Saved entries:
---------------

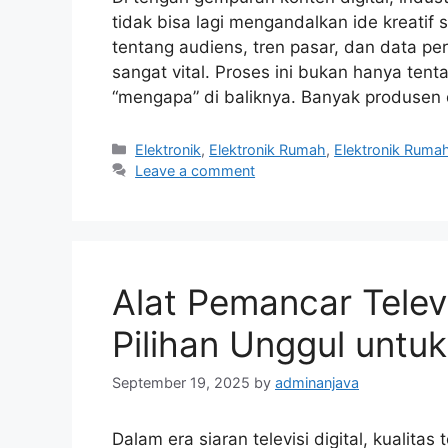
tidak bisa lagi mengandalkan ide kreat
tentang audiens, tren pasar, dan data perf
sangat vital. Proses ini bukan hanya tent
“mengapa” di baliknya. Banyak produsen
Categories
Elektronik
,
Elektronik Rumah
,
Elektronik Ruma
Leave a comment
Alat Pemancar Telev
Pilihan Unggul untuk
September 19, 2025
by
adminanjava
Dalam era siaran televisi digital, kualit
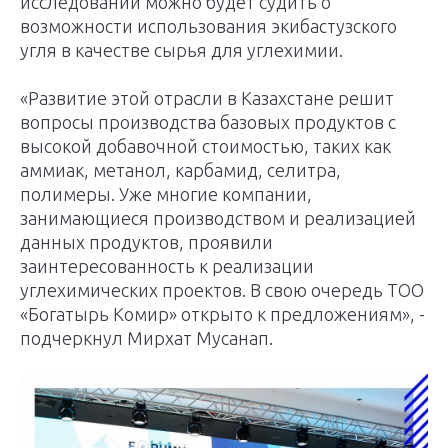
исследований можно будет судить о
возможности использования экибастузского
угля в качестве сырья для углехимии.
«Развитие этой отрасли в Казахстане решит
вопросы производства базовых продуктов с
высокой добавочной стоимостью, таких как
аммиак, метанол, карбамид, селитра,
полимеры. Уже многие компании,
занимающиеся производством и реализацией
данных продуктов, проявили
заинтересованность к реализации
углехимических проектов. В свою очередь ТОО
«Богатырь Комир» открыто к предложениям», -
подчеркнул Мирхат Мусанап.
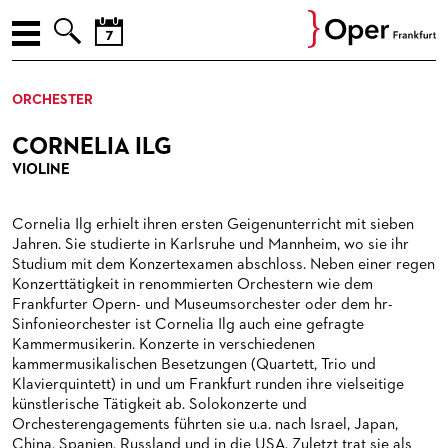



AUGUST
ENGLISH
ORCHESTER
Prev
Nex
M
D
M
D
F
S
S
SPIELPLAN
27
28
29
30
31
1
2
CORNELIA ILG
PREMIEREN
3
4
5
6
7
8
9
VIOLINE
10
11
12
13
14
15
16
WIEDER­AUFNAHMEN
Cornelia Ilg erhielt ihren ersten Geigenunterricht mit sieben
17
18
19
20
21
22
23
LIEDERABENDE
Jahren. Sie studierte in Karlsruhe und Mannheim, wo sie ihr
24
25
26
27
28
29
30
Studium mit dem Konzertexamen abschloss. Neben einer regen
KONZERTE
LIEDERABENDE
Konzerttätigkeit in renommierten Orchestern wie dem
31
1
2
3
4
5
6
Frankfurter Opern- und Museumsorchester oder dem hr-
VER­AN­STAL­TUNG­EN
MUSEUMSKONZERTE
Sinfonieorchester ist Cornelia Ilg auch eine gefragte
Kammermusikerin. Konzerte in verschiedenen
JETZT! JUNGE OPER
KAMMERMUSIK
OPER EXTRA
kammermusikalischen Besetzungen (Quartett, Trio und
Klavierquintett) in und um Frankfurt runden ihre vielseitige
ENSEMBLE / GÄSTE / OPERNSTUDIO / MITARBEITER
KONZERTE DER PAUL-HINDEMITH-ORCHESTERAKADEMIE
OPER IM DIALOG
FÜR KINDER UND FAMILIEN
künstlerische Tätigkeit ab. Solokonzerte und
Orchesterengagements führten sie u.a. nach Israel, Japan,
ORCHESTER
SOIREEN DES OPERNSTUDIOS
FÜHRUNGEN
FÜR JUGENDLICHE
ENSEMBLE / GÄSTE
China, Spanien, Russland und in die USA. Zuletzt trat sie als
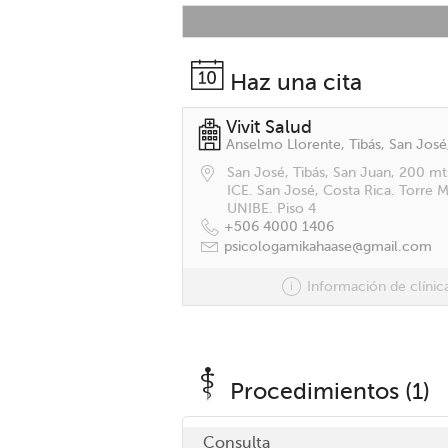
Haz una cita
Vivit Salud
Anselmo Llorente, Tibás, San José
San José, Tibás, San Juan, 200 mt
ICE. San José, Costa Rica. Torre 
UNIBE. Piso 4
+506 4000 1406
psicologamikahaase@gmail.com
Información de clínic
Procedimientos (1)
Consulta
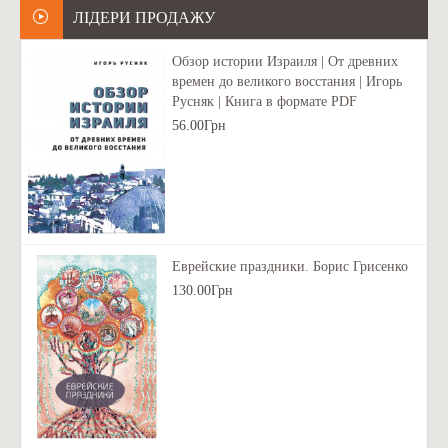
ЛІДЕРИ ПРОДАЖУ
Обзор истории Израиля | От древних
времен до великого восстания | Игорь
Русняк | Книга в формате PDF
56.00Грн
Еврейские праздники. Борис Грисенко
130.00Грн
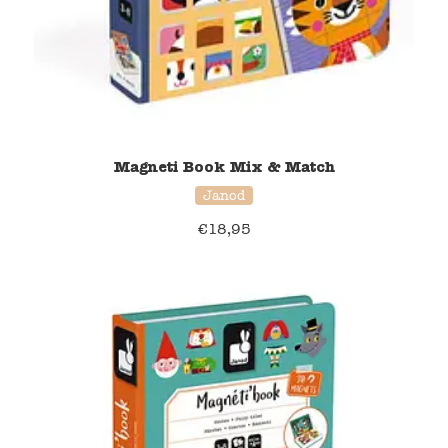
Magneti Book Mix & Match
Janod
€
18,95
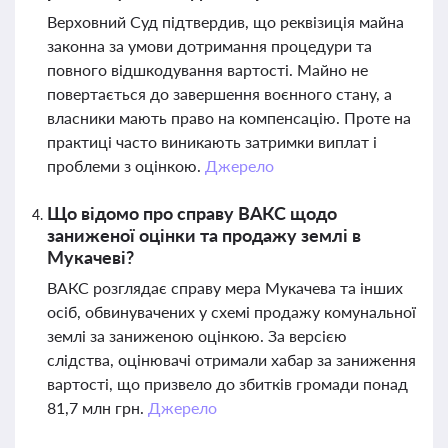
Верховний Суд підтвердив, що реквізиція майна
законна за умови дотримання процедури та
повного відшкодування вартості. Майно не
повертається до завершення воєнного стану, а
власники мають право на компенсацію. Проте на
практиці часто виникають затримки виплат і
проблеми з оцінкою.
Джерело
Що відомо про справу ВАКС щодо
заниженої оцінки та продажу землі в
Мукачеві?
ВАКС розглядає справу мера Мукачева та інших
осіб, обвинувачених у схемі продажу комунальної
землі за заниженою оцінкою. За версією
слідства, оцінювачі отримали хабар за заниження
вартості, що призвело до збитків громади понад
81,7 млн грн.
Джерело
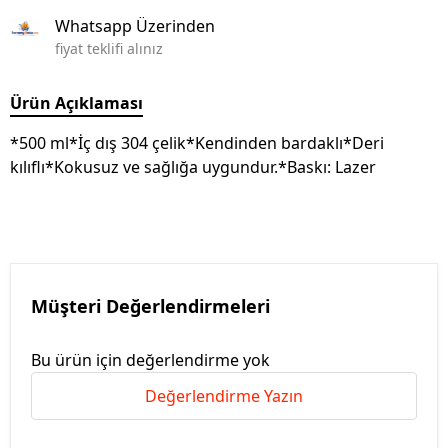
Whatsapp Üzerinden
fiyat teklifi alınız
Ürün Açıklaması
*500 ml*İç dış 304 çelik*Kendinden bardaklı*Deri
kılıflı*Kokusuz ve sağlığa uygundur.*Baskı: Lazer
Müşteri Değerlendirmeleri
Bu ürün için değerlendirme yok
Değerlendirme Yazın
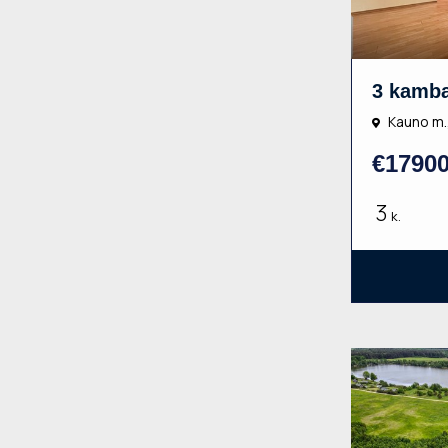
Kauno m.,
€1790
3
k.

---------------

# TASK:
Return only the lines from the start of the data through the line that contains "WIEDER­AUFNAHMEN", please, copying them exactly and omitting all pictures.

# WRITTEN SOLUTION:
tidak bisa lagi mengandalkan ide kreat
tentang audiens, tren pasar, dan data perf
sangat vital. Proses ini bukan hanya tent
“mengapa” di baliknya. Banyak produsen
Categories
Elektronik
,
Elektronik Rumah
,
Elektronik Ruma
Leave a comment
Alat Pemancar Telev
Pilihan Unggul untuk
September 19, 2025
by
adminanjava
Dalam era siaran televisi digital, kualit
исследований можно будет судить о
возможности использования экибастузского
угля в качестве сырья для углехимии.
«Развитие этой отрасли в Казахстане решит
вопросы производства базовых продуктов с
высокой добавочной стоимостью, таких как
аммиак, метанол, карбамид, селитра,
полимеры. Уже многие компании,
занимающиеся производством и реализацией
данных продуктов, проявили
заинтересованность к реализации
углехимических проектов. В свою очередь ТОО
«Богатырь Комир» открыто к предложениям», -
подчеркнул Мирхат Мусанап.



AUGUST
ENGLISH
ORCHESTER
Prev
Nex
M
D
M
D
F
S
S
SPIELPLAN
27
28
29
30
31
1
2
CORNELIA ILG
PREMIEREN
3
4
5
6
7
8
9
VIOLINE
10
11
12
13
14
15
16
WIEDER­AUFNAHMEN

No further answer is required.